DESCRIPTION OF THE TASK –
All of the data should be given again word for word, though the images are to be left out.

Records from a data source:
-=-=-=-=-

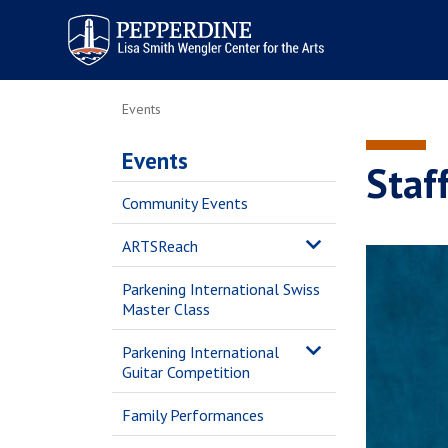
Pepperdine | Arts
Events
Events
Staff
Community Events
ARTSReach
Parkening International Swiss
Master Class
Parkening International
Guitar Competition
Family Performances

-=-=-=-=-

EXERCISE RESPONSE –
Pepperdine | Arts
Events
Events
Staff
Community Events
ARTSReach
Parkening International Swiss
Master Class
Parkening International
Guitar Competition
Family Performances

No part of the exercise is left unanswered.